Attorney Mark D. Lawton appeals from the district court’s order requiring him to pay $3000 to William and Betty Baker, defendants below and appellees here, as a sanction under Fed.R.Civ.P. 11 for having filed a lawsuit on behalf of his client without first having made reasonable investigation into the facts of the case. We hold that under the circumstances presented here the imposition of sanctions was erroneous and we reverse.
Lawton was contacted in the late summer of 1986 by Laura Kraemer. Kraemer told him that Herbert Hottenstein, the sheriff of Grant County, Wisconsin, had conspired with the Bakers to evict her from her home and steal her belongings. Law-ton asked Kraemer to write a detailed letter explaining what had happened.
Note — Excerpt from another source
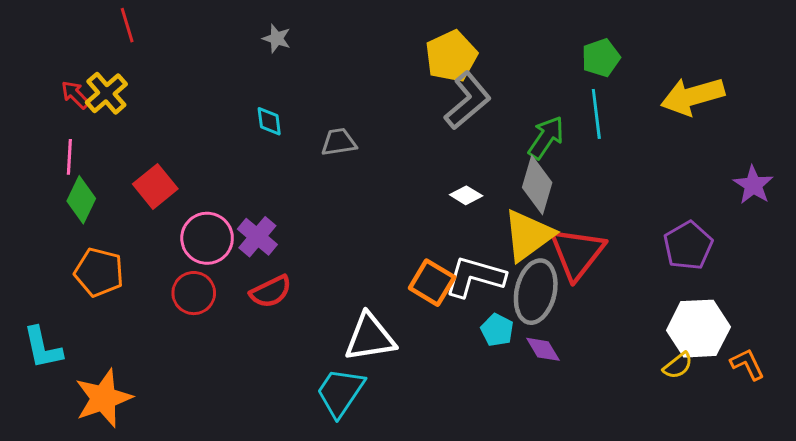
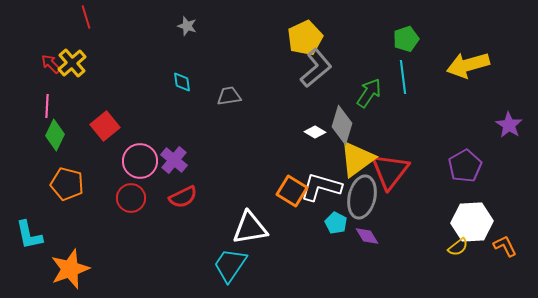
gray diamond: (537, 185) -> (342, 125), moved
In her letter, Kraemer gave this account of events relevant to this appeal: She and her fiance Steven Baker had been living together for about three years. In late April 1986, they discovered that Kirk and Cindy Novinski had a house for rent in rural Grant County, and they chose to take it. The Novinskis demanded a $150 security deposit and $150 per month in rent, and Steven Baker agreed to pay it. A couple of days later Kraemer gave the Novinskis $100 and the Novinskis gave her the key. The rest of the rent was never paid because Steven Baker was killed in a work-related accident on May 8. The funeral took place on May 10. At the funeral, Steven Baker’s parents, Bill and Betty Baker, asked Kraemer if they could come over to the house to pick up Steven Baker’s belongings the next day. Kraemer reluctantly gave her permission. Before going home, Kraemer stopped at a friend’s house. When she finally returned home she found that almost everything had been taken from the house, and she found a note from Betty Baker stating that they had taken the things they wanted. Kraemer immediately notified the sheriff’s department.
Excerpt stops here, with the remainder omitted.